Segment Start: Supplied information
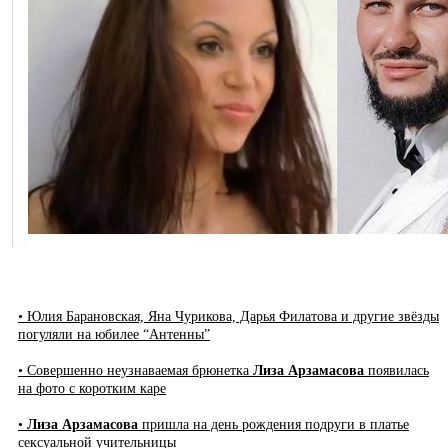
• Юлия Барановская, Яна Чурикова, Дарья Филатова и другие звёзды
погуляли на юбилее “Антенны”
• Совершенно неузнаваемая брюнетка
Лиза Арзамасова
появилась
на фото с коротким каре
•
Лиза Арзамасова
пришла на день рождения подруги в платье
сексуальной учительницы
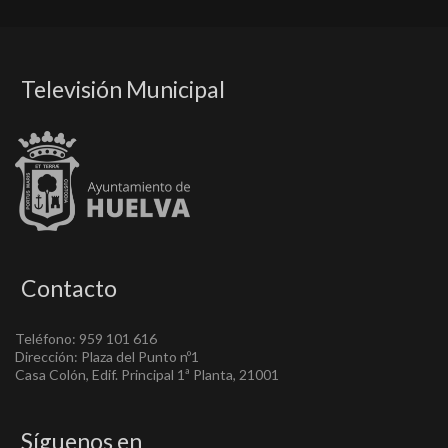
Televisión Municipal
Contacto
Teléfono: 959 101 616
Dirección: Plaza del Punto nº1
Casa Colón, Edif. Principal 1ª Planta, 21001
Síguenos en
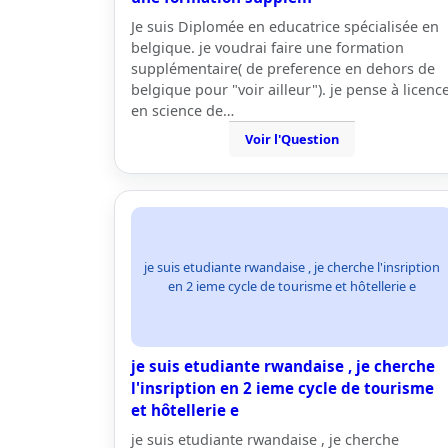
Je suis Diplomée en educatrice spécialisée en
belgique. je voudrai faire une formation
supplémentaire( de preference en dehors de
belgique pour "voir ailleur"). je pense à licenc
en science de…
Voir l'Question
je suis etudiante rwandaise , je cherche l'insription
en 2 ieme cycle de tourisme et hôtellerie e
je suis etudiante rwandaise , je cherche
l'insription en 2 ieme cycle de tourisme
et hôtellerie e
je suis etudiante rwandaise , je cherche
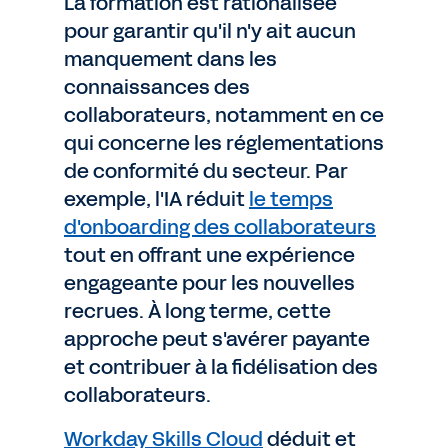
La formation est rationalisée
pour garantir qu'il n'y ait aucun
manquement dans les
connaissances des
collaborateurs, notamment en ce
qui concerne les réglementations
de conformité du secteur. Par
exemple, l'IA réduit
le temps
d'onboarding des collaborateurs
tout en offrant une expérience
engageante pour les nouvelles
recrues. À long terme, cette
approche peut s'avérer payante
et contribuer à la fidélisation des
collaborateurs.
Workday Skills Cloud
déduit et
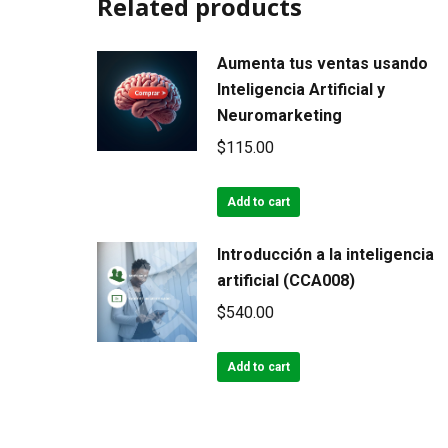
Related products
Aumenta tus ventas usando
Inteligencia Artificial y
Neuromarketing
$
115.00
Add to cart
Introducción a la inteligencia
artificial (CCA008)
$
540.00
Add to cart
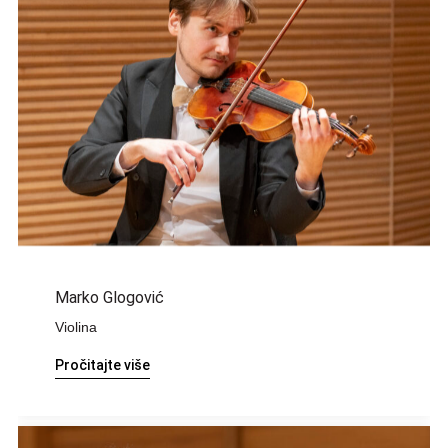
Marko Glogović
Violina
Pročitajte više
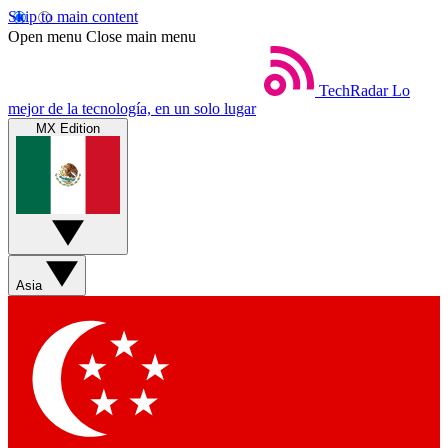
Skip to main content
Open menu
Close main menu
TechRadar
Lo
mejor de la tecnología, en un solo lugar
MX Edition
Asia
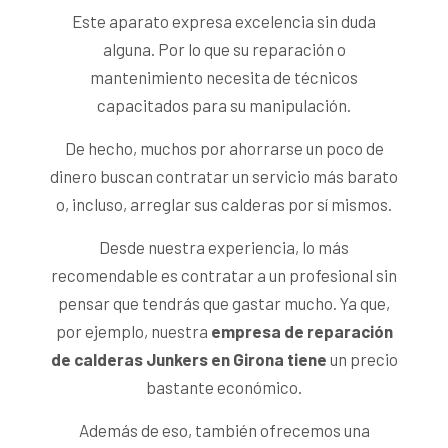
Este aparato expresa excelencia sin duda
alguna. Por lo que su reparación o
mantenimiento necesita de técnicos
capacitados para su manipulación.
De hecho, muchos por ahorrarse un poco de
dinero buscan contratar un servicio más barato
o, incluso, arreglar sus calderas por sí mismos.
Desde nuestra experiencia, lo más
recomendable es contratar a un profesional sin
pensar que tendrás que gastar mucho. Ya que,
por ejemplo, nuestra
empresa de reparación
de calderas Junkers en Girona tiene
un precio
bastante económico.
Además de eso, también ofrecemos una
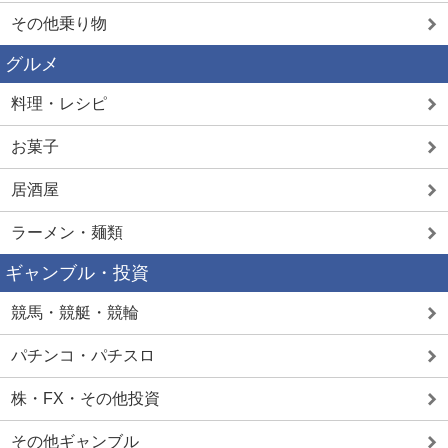
その他乗り物
グルメ
料理・レシピ
お菓子
居酒屋
ラーメン・麺類
ギャンブル・投資
競馬・競艇・競輪
パチンコ・パチスロ
株・FX・その他投資
その他ギャンブル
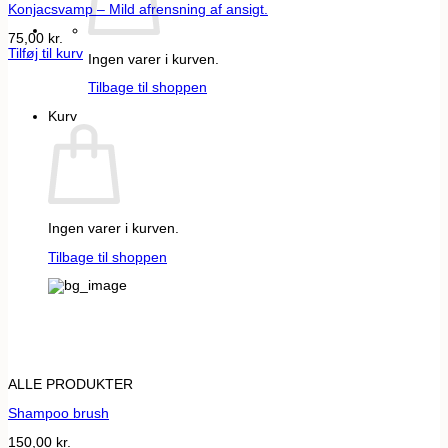
Konjacsvamp – Mild afrensning af ansigt.
75,00
kr.
Tilføj til kurv
Ingen varer i kurven.
Tilbage til shoppen
Kurv
Ingen varer i kurven.
Tilbage til shoppen
ALLE PRODUKTER
Shampoo brush
150,00
kr.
Segment End: Supplied information
### Problem to work on
Output an exact copy of the lines from the one with "l'insription en 2 ieme cycle de tourisme" through the closing line of the records, inclusive, without any images.

### Exercise answer
l'insription en 2 ieme cycle de tourisme
et hôtellerie e
je suis etudiante rwandaise , je cherche
La formation est rationalisée
pour garantir qu'il n'y ait aucun
manquement dans les
connaissances des
collaborateurs, notamment en ce
qui concerne les réglementations
de conformité du secteur. Par
exemple, l'IA réduit
le temps
d'onboarding des collaborateurs
tout en offrant une expérience
engageante pour les nouvelles
recrues. À long terme, cette
approche peut s'avérer payante
et contribuer à la fidélisation des
collaborateurs.
Workday Skills Cloud
déduit et
Related products
Aumenta tus ventas usando
Inteligencia Artificial y
Neuromarketing
$
115.00
Add to cart
Introducción a la inteligencia
artificial (CCA008)
$
540.00
Add to cart
Marko Glogović
Violina
Pročitajte više
Skip to main content
Open menu
Close main menu
TechRadar
Lo
mejor de la tecnología, en un solo lugar
MX Edition
Asia
Este aparato expresa excelencia sin duda
alguna. Por lo que su reparación o
mantenimiento necesita de técnicos
capacitados para su manipulación.
De hecho, muchos por ahorrarse un poco de
dinero buscan contratar un servicio más barato
o, incluso, arreglar sus calderas por sí mismos.
Desde nuestra experiencia, lo más
recomendable es contratar a un profesional sin
pensar que tendrás que gastar mucho. Ya que,
por ejemplo, nuestra
empresa de reparación
de calderas Junkers en Girona tiene
un precio
bastante económico.
Además de eso, también ofrecemos una
その他乗り物
グルメ
料理・レシピ
お菓子
居酒屋
ラーメン・麺類
ギャンブル・投資
競馬・競艇・競輪
パチンコ・パチスロ
株・FX・その他投資
その他ギャンブル
Konjacsvamp – Mild afrensning af ansigt.
75,00
kr.
Tilføj til kurv
Ingen varer i kurven.
Tilbage til shoppen
Kurv
Ingen varer i kurven.
Tilbage til shoppen
ALLE PRODUKTER
Shampoo brush
150,00
kr.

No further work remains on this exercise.